ラインハルトは礼を言って、あとで応接室に合流する約束をした。
◆◆◆
そろそろ応接室に顔を出すとするか。
頃合いを見計らって、ラインハルトは城の応接室へ移動を開始した。
スペンサー伯爵令嬢とは実際はどんな娘なのだろうと、少し期待をしている自分がいる。
段々早足になり、応接室まであとわずかという廊下まで来た時、開いている扉のせいで部屋の中の会話が漏れ聴こえてきた。
「いえいえ、あそこは牛以外何もないところですから。

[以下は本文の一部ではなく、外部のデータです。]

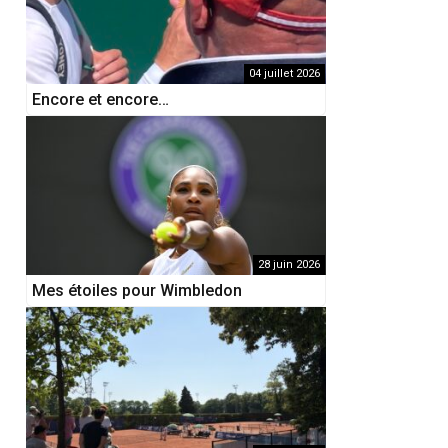
04 juillet 2026
Encore et encore…
28 juin 2026
Mes étoiles pour Wimbledon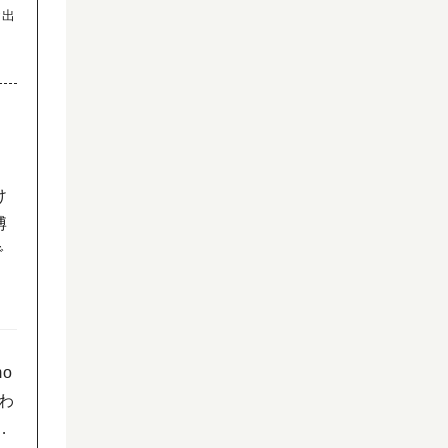
お出
け
博
で
o
わ
で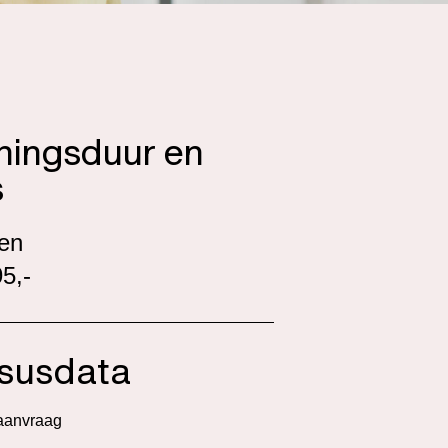
iningsduur en
s
sen
5,-
susdata
aanvraag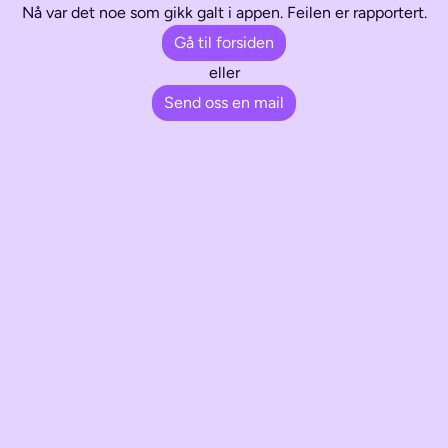
Nå var det noe som gikk galt i appen. Feilen er rapportert.
Gå til forsiden
eller
Send oss en mail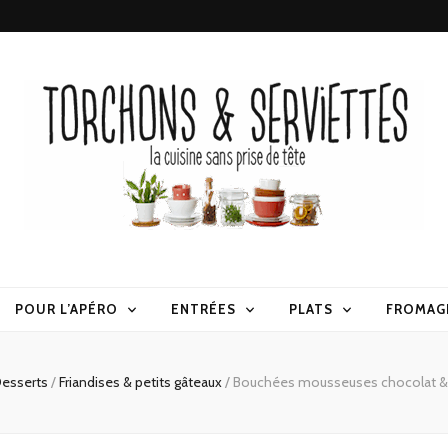
erviettes
POUR L’APÉRO
ENTRÉES
PLATS
FROMAG
esserts
/
Friandises & petits gâteaux
/
Bouchées mousseuses chocolat & 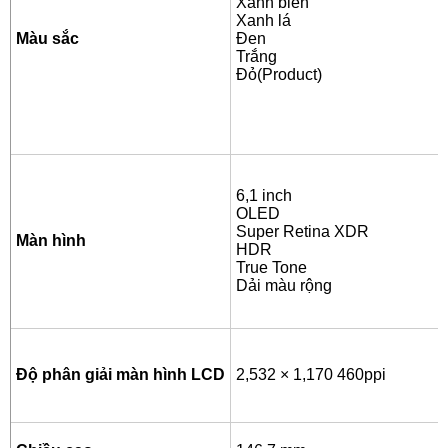
Xanh biển
Xanh lá
Màu sắc
Đen
Trắng
Đỏ(Product)
6,1 inch
OLED
Super Retina XDR
Màn hình
HDR
True Tone
Dải màu rộng
Độ phân giải màn hình LCD
2,532 × 1,170 460ppi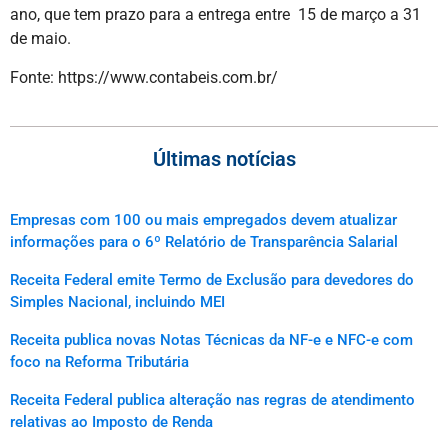
ano, que tem prazo para a entrega entre 15 de março a 31
de maio.
Fonte: https://www.contabeis.com.br/
Últimas notícias
Empresas com 100 ou mais empregados devem atualizar
informações para o 6º Relatório de Transparência Salarial
Receita Federal emite Termo de Exclusão para devedores do
Simples Nacional, incluindo MEI
Receita publica novas Notas Técnicas da NF-e e NFC-e com
foco na Reforma Tributária
Receita Federal publica alteração nas regras de atendimento
relativas ao Imposto de Renda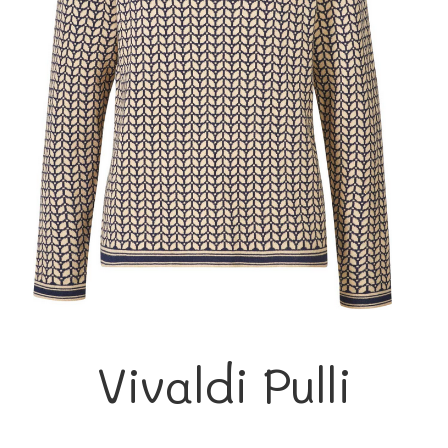
Vivaldi Pulli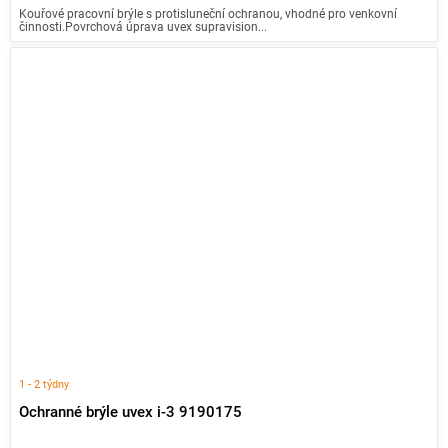
Kouřové pracovní brýle s protisluneční ochranou, vhodné pro venkovní
činnosti.Povrchová úprava uvex supravision...
1 - 2 týdny
Ochranné brýle uvex i-3 9190175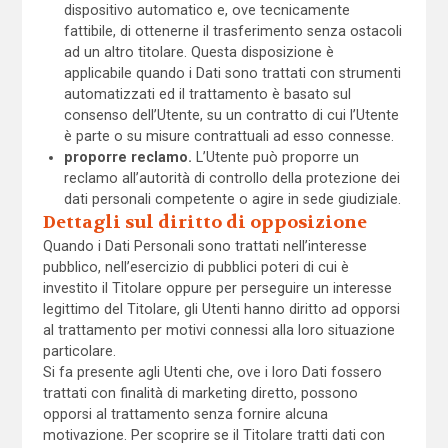
dispositivo automatico e, ove tecnicamente
fattibile, di ottenerne il trasferimento senza ostacoli
ad un altro titolare. Questa disposizione è
applicabile quando i Dati sono trattati con strumenti
automatizzati ed il trattamento è basato sul
consenso dell’Utente, su un contratto di cui l’Utente
è parte o su misure contrattuali ad esso connesse.
proporre reclamo.
L’Utente può proporre un
reclamo all’autorità di controllo della protezione dei
dati personali competente o agire in sede giudiziale.
Dettagli sul diritto di opposizione
Quando i Dati Personali sono trattati nell’interesse
pubblico, nell’esercizio di pubblici poteri di cui è
investito il Titolare oppure per perseguire un interesse
legittimo del Titolare, gli Utenti hanno diritto ad opporsi
al trattamento per motivi connessi alla loro situazione
particolare.
Si fa presente agli Utenti che, ove i loro Dati fossero
trattati con finalità di marketing diretto, possono
opporsi al trattamento senza fornire alcuna
motivazione. Per scoprire se il Titolare tratti dati con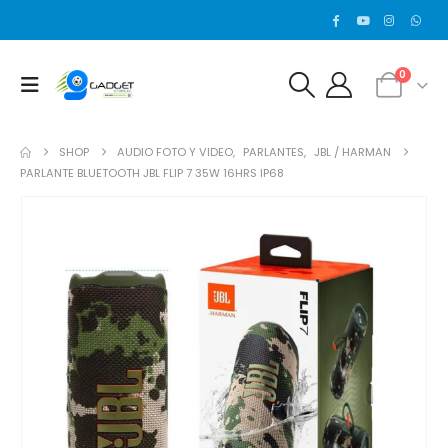
0
SHOP
AUDIO FOTO Y VIDEO
,
PARLANTES
,
JBL / HARMAN
PARLANTE BLUETOOTH JBL FLIP 7 35W 16HRS IP68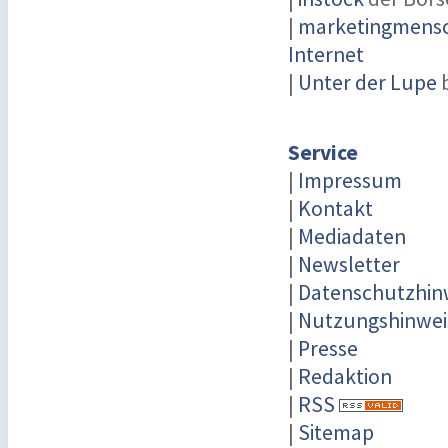
|
marketingmensch
Internet
|
Unter der Lupe
b
Service
|
Impressum
|
Kontakt
|
Mediadaten
|
Newsletter
|
Datenschutzhin
|
Nutzungshinwei
|
Presse
|
Redaktion
|
RSS
|
Sitemap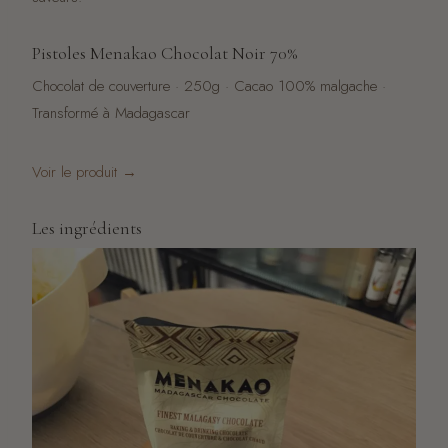
Pistoles Menakao Chocolat Noir 70%
Chocolat de couverture · 250g · Cacao 100% malgache ·
Transformé à Madagascar
Voir le produit →
Les ingrédients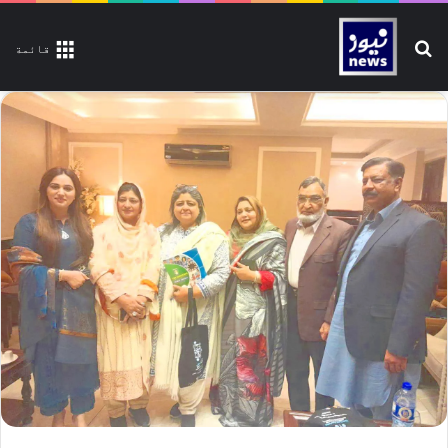
تلاش کیجیے
قائمة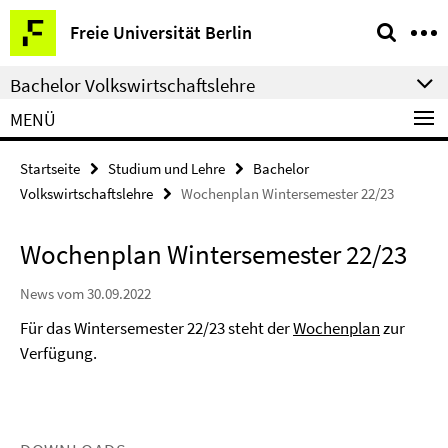
Springe
Service-
Freie Universität Berlin
direkt
Navigation
zu
Bachelor Volkswirtschaftslehre
Inhalt
MENÜ
Startseite
Studium und Lehre
Bachelor
Volkswirtschaftslehre
Wochenplan Wintersemester 22/23
Wochenplan Wintersemester 22/23
News vom 30.09.2022
Für das Wintersemester 22/23 steht der
Wochenplan
zur
Verfügung.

王妃様にはふさわしくないかと……」
スペンサー伯爵が焦っているな。
これはまた母上が何か無茶を言ったに違いない。
我が母ながら、本当に困った人だ。
仕方がないなとラインハルトが苦笑した時、同じ年頃の女の子と思われる甘い、しかし凛とした声が耳に飛び込んだ。
「お父様、確かに何もないところかもしれないですが、全てがあるところだと私は思っています!!」
なんだ、これ……。
頭をガツンとやられた気分だ。
それは、ずっと王宮育ちで何一つ不自由なく育ったラインハルトに、初めて足りないものを自覚させる言葉だった。
令嬢への第三王子の期待は一気に膨らみ、一刻も早く顔が見たくなった彼は、はやる心で応接室へと足を踏み出した。
「母上、お茶会ですか? 僕も加わってもいいですか?」
初めて目にしたリリーは、丸い目と、エメラルド色の瞳が印象的な娘だった。
可愛らしい顔立ちではあるのだが、よく声をかけてくる令嬢達とは明らかに纏う雰囲気が違っている。
きょとんとした表情で見つめる様子から、ラインハルトが王子だとは気付いていないようだ。
これは意外だったな。
もっと大人びた外見の令嬢を想像していたけど。
そこには、凛とした発言から想像していたよりも幼い印象の娘が立っていた。
しかも、ラインハルトが王子だと知ったリリーはあからさまに動揺し、その印象は更に変わっていった。
なんだ?
赤くなったり、青くなったり……緊張でプルプルしている様は、まるで小動物のようじゃないか。
あんな凛々しい発言をしていたくせに。
こんなに可愛くて目が離せないなんて、初めてだ。
特に、『王子様にミルクスープを作ってあげるのが夢』だと母からばらされた時のリリーの表情に、ラインハルトは心を奪われてしまった。
あーあ、こんなに動揺しちゃって。
僕はもう母上から聞いて知っていたことなのに、何とか無かったことにしてやり過ごそうとしているリリーがおもしろ可愛すぎる……。
つい虐めたくなる愛らしさだな。
まさか僕が、気になる子にちょっかいを出したくなるタイプだったとはね。
スープを作ってもらう約束を無事に取り付けて、とりあえず次に会う約束も出来た。
それだけで満足していたら、王妃がさらにパスを出してくれる。
ナイス、母上!
庭の案内なんて、二人きりになれるチャンスじゃないか。
僕がこの機会を逃すはずがないのに、リリーが一生懸命断ろうと悪あがきをしている姿がまたツボだ。
その必死さがたまらなく可愛く見えるなんて、僕は少しおかしいのかもしれないな。
結局、王妃とラインハルトに押し切られる形で庭園を案内されることになったリリー。
「じゃあリリー、庭に行こうか」
ラインハルトは自分のとっておきの笑顔をリリーに向けたのだった。